Some faculty and students are criticizing the selection of Michael Mukasey, who served as U.S. attorney general from 2007 to earlier this year.
A petition is circulating decrying the choice. It reads in part: "We believe a commencement speaker should reflect the collective values of the UNC Law community. ... By refusing to condemn waterboarding as torture, former Attorney General Michael Mukasey has demonstrated that he does not represent those values."
Mukasey was a controversial figure from the outset of his time as the nation's top lawyer. During his confirmation hearings in 2007, Mukasey declined to say whether waterboarding, an interrogation technique, amounted to torture.

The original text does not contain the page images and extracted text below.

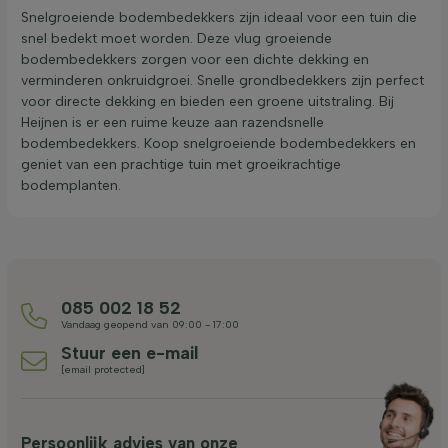
Snelgroeiende bodembedekkers zijn ideaal voor een tuin die
snel bedekt moet worden. Deze vlug groeiende
bodembedekkers zorgen voor een dichte dekking en
verminderen onkruidgroei. Snelle grondbedekkers zijn perfect
voor directe dekking en bieden een groene uitstraling. Bij
Heijnen is er een ruime keuze aan razendsnelle
bodembedekkers. Koop snelgroeiende bodembedekkers en
geniet van een prachtige tuin met groeikrachtige
bodemplanten.
085 002 18 52
Vandaag geopend van 09:00 - 17:00
Stuur een e-mail
[email protected]
Persoonlijk advies van onze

Travis Packer, a third-year law student, said offering Mukasey the commencement speaker slot suggests that the UNC law community in general agrees with his beliefs.
"I feel like we've endorsed this person," Packer said. "But I would never give him my endorsement."
Packer conceded it would be difficult to find a speaker with views that everyone agrees with, and said Mukasey would be a good addition to a law forum, panel or other sort of round-table discussion.
But a commencement speech is different, he said.
"When you invite someone to come and speak, you're bestowing an honor upon him," Packer said.
The UNC Student Bar Association made the selection. Its president, Matt Modell, said politics did not factor into the decision.
Last year, Mukasey drew criticism when he spoke at Boston College's law school graduation.